**Problem to solve:**
In your reply, reproduce the lines from the first one below to the line containing "baðaðu þig í gæðunum", inclusive, exactly as they stand.

Records drawn from a dataset:
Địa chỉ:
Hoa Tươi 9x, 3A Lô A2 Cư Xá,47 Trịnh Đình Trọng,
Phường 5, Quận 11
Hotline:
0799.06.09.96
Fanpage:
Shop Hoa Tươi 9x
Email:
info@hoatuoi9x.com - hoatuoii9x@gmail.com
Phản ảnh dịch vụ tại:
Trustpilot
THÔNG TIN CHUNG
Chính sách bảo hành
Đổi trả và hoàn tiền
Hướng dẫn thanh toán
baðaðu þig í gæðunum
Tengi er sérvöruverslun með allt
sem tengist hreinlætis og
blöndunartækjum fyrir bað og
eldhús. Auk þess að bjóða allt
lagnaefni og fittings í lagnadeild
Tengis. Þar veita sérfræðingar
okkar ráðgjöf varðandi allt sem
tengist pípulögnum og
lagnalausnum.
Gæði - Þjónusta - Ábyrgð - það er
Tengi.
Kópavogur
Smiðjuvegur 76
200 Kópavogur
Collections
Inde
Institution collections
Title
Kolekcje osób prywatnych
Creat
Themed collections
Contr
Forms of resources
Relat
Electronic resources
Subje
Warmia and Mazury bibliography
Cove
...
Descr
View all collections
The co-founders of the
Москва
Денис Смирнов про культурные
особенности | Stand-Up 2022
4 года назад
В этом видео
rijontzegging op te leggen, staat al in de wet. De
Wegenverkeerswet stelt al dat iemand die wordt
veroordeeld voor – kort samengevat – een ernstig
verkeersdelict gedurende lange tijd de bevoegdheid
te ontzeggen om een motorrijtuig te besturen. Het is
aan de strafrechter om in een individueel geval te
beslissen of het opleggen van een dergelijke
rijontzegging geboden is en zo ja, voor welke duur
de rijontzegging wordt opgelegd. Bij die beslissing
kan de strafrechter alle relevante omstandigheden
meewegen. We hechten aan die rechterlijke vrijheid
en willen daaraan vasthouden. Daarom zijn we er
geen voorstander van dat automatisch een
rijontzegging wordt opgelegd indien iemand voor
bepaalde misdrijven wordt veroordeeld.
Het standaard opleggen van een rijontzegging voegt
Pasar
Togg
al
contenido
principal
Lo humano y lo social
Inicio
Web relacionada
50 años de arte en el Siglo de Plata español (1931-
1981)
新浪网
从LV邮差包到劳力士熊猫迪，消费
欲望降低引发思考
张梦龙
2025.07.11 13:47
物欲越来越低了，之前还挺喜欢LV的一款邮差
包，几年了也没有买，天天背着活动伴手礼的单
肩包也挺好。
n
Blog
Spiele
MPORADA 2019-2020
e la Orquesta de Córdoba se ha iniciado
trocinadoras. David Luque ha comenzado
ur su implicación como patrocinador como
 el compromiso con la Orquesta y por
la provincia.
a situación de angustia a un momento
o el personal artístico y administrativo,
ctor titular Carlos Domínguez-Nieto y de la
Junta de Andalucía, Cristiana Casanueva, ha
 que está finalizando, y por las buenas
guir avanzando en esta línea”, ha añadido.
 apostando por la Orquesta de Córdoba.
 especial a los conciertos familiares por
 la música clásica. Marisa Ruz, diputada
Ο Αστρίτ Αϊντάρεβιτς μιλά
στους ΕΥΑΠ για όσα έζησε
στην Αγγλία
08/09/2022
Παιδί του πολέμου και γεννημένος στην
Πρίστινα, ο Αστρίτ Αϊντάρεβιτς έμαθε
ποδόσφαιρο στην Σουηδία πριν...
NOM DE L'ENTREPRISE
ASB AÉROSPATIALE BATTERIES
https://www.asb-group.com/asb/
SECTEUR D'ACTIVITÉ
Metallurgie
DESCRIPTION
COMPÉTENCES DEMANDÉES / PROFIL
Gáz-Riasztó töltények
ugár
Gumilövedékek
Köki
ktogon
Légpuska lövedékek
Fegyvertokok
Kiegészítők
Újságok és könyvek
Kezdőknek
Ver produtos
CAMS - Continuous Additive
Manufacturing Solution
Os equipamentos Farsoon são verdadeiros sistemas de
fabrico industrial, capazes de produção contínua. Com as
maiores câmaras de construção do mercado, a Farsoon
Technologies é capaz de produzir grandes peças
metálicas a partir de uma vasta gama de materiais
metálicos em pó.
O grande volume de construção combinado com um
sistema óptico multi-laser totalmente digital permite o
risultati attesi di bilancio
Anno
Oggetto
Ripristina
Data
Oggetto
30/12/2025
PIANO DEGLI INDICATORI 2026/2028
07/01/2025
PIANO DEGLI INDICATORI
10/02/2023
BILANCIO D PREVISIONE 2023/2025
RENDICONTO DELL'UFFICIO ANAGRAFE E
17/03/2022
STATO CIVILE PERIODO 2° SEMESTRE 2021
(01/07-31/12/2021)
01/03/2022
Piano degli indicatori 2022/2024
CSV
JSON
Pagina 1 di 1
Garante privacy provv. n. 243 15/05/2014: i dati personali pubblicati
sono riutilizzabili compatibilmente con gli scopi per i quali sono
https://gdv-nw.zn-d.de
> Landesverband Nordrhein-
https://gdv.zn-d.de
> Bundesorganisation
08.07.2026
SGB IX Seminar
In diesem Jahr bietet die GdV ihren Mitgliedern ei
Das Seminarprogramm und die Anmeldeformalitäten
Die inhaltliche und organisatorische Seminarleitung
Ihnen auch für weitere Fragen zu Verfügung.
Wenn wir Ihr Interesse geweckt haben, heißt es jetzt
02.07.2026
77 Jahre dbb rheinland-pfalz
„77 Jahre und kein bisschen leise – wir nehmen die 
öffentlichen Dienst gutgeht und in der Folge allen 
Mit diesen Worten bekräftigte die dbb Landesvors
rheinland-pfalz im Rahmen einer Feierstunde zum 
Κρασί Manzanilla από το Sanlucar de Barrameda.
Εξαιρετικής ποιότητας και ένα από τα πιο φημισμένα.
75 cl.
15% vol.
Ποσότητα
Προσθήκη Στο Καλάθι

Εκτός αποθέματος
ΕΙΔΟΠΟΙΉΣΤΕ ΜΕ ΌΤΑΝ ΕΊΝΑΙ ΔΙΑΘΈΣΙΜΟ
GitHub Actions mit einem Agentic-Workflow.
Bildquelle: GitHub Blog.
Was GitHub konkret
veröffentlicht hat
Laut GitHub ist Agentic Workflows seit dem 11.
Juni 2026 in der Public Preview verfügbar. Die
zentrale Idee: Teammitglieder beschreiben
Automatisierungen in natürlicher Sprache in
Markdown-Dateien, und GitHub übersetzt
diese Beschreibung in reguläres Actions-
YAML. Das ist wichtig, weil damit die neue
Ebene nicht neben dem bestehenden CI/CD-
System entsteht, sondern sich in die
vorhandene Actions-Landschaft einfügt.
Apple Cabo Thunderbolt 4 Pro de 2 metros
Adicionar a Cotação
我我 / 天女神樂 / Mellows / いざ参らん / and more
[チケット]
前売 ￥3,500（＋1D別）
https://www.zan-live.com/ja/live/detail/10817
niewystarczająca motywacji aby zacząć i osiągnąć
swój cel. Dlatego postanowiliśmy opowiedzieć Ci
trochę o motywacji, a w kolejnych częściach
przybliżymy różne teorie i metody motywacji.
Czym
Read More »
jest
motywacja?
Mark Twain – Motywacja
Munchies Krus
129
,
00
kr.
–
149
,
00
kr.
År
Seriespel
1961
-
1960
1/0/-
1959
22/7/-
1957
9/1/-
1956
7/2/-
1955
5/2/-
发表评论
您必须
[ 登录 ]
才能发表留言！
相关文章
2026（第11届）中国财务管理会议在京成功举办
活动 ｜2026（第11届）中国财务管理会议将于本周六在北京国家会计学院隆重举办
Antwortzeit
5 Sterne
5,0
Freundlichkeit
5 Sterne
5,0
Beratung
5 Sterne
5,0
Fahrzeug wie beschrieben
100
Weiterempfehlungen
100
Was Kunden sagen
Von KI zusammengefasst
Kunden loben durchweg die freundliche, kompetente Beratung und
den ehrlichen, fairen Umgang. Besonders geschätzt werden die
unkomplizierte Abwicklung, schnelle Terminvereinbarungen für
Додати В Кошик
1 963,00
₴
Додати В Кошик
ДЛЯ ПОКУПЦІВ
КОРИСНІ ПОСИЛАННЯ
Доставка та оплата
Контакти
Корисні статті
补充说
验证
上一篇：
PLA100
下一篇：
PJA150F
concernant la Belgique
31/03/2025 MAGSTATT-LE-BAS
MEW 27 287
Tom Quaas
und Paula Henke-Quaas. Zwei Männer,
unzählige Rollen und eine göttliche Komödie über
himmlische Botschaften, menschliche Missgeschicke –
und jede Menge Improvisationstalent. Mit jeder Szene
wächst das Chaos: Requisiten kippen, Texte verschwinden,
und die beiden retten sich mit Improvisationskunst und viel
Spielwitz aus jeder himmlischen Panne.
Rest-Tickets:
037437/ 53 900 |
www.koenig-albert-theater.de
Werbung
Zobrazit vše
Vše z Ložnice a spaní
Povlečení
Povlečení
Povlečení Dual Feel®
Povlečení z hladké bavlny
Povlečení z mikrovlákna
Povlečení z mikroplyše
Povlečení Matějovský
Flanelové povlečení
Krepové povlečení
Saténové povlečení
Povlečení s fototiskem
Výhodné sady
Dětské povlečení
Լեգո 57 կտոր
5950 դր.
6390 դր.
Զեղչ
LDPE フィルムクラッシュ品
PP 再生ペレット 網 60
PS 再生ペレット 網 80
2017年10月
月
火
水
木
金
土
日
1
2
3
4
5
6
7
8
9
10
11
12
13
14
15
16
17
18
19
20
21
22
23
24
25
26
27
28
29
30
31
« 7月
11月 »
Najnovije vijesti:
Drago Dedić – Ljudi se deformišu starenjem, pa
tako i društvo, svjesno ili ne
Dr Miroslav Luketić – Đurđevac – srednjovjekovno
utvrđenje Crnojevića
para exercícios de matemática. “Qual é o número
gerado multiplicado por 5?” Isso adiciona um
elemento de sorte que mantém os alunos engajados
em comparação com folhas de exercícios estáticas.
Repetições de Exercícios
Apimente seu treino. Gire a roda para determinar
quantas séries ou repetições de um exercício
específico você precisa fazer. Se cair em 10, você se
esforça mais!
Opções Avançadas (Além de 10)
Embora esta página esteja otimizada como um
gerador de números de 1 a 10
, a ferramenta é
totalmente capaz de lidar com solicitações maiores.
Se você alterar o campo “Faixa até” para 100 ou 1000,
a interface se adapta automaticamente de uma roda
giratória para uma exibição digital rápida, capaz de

**Output below:**
Địa chỉ:
Hoa Tươi 9x, 3A Lô A2 Cư Xá,47 Trịnh Đình Trọng,
Phường 5, Quận 11
Hotline:
0799.06.09.96
Fanpage:
Shop Hoa Tươi 9x
Email:
info@hoatuoi9x.com - hoatuoii9x@gmail.com
Phản ảnh dịch vụ tại:
Trustpilot
THÔNG TIN CHUNG
Chính sách bảo hành
Đổi trả và hoàn tiền
Hướng dẫn thanh toán
baðaðu þig í gæðunum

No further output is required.